HOW TO COMPLETE THIS TASK: No pictures belong in the copy, but every line of the material below must be reproduced exactly.

DATASET RECORDS:
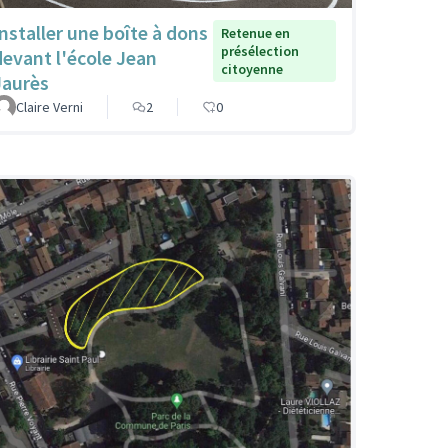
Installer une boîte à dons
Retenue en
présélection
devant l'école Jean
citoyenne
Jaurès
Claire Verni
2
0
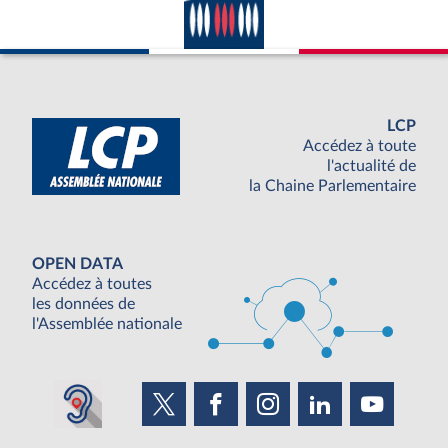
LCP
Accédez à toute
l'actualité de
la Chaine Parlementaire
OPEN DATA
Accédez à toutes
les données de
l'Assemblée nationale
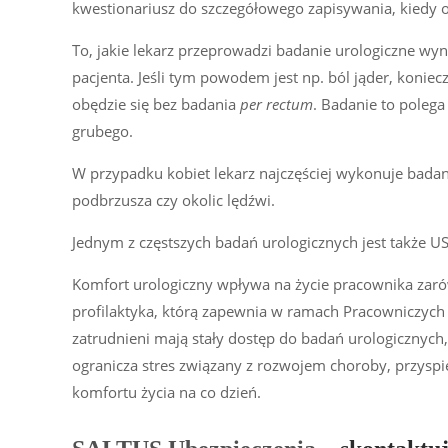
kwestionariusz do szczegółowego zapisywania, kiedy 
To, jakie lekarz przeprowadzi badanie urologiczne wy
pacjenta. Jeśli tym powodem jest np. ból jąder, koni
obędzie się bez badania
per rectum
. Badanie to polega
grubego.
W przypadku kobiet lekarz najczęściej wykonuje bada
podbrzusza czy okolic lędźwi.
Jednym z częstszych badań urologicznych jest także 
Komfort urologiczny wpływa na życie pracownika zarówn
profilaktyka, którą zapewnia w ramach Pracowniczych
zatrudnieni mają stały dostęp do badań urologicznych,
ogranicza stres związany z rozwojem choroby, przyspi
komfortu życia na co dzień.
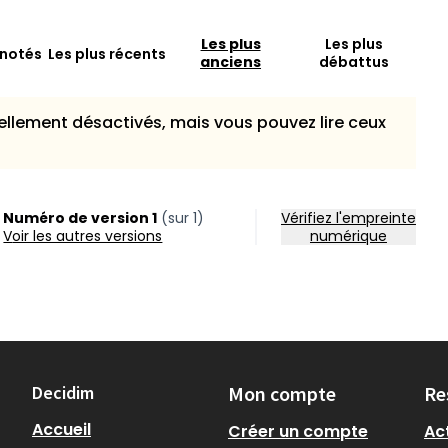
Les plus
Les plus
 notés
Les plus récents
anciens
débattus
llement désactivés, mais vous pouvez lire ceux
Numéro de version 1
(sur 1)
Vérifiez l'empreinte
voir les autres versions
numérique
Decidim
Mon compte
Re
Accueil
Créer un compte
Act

ANSWER BELOW:
Installer une boîte à dons
Retenue en
présélection
devant l'école Jean
citoyenne
Jaurès
Claire Verni
2
0
LCP
Accédez à toute
l'actualité de
la Chaine Parlementaire
OPEN DATA
Accédez à toutes
les données de
l'Assemblée nationale
kwestionariusz do szczegółowego zapisywania, kiedy 
To, jakie lekarz przeprowadzi badanie urologiczne wy
pacjenta. Jeśli tym powodem jest np. ból jąder, koni
obędzie się bez badania
per rectum
. Badanie to polega
grubego.
W przypadku kobiet lekarz najczęściej wykonuje bada
podbrzusza czy okolic lędźwi.
Jednym z częstszych badań urologicznych jest także 
Komfort urologiczny wpływa na życie pracownika zarówn
profilaktyka, którą zapewnia w ramach Pracowniczych
zatrudnieni mają stały dostęp do badań urologicznych,
ogranicza stres związany z rozwojem choroby, przyspi
komfortu życia na co dzień.
Les plus
Les plus
 notés
Les plus récents
anciens
débattus
llement désactivés, mais vous pouvez lire ceux
Numéro de version 1
(sur 1)
Vérifiez l'empreinte
voir les autres versions
numérique
Decidim
Mon compte
Re
Accueil
Créer un compte
Act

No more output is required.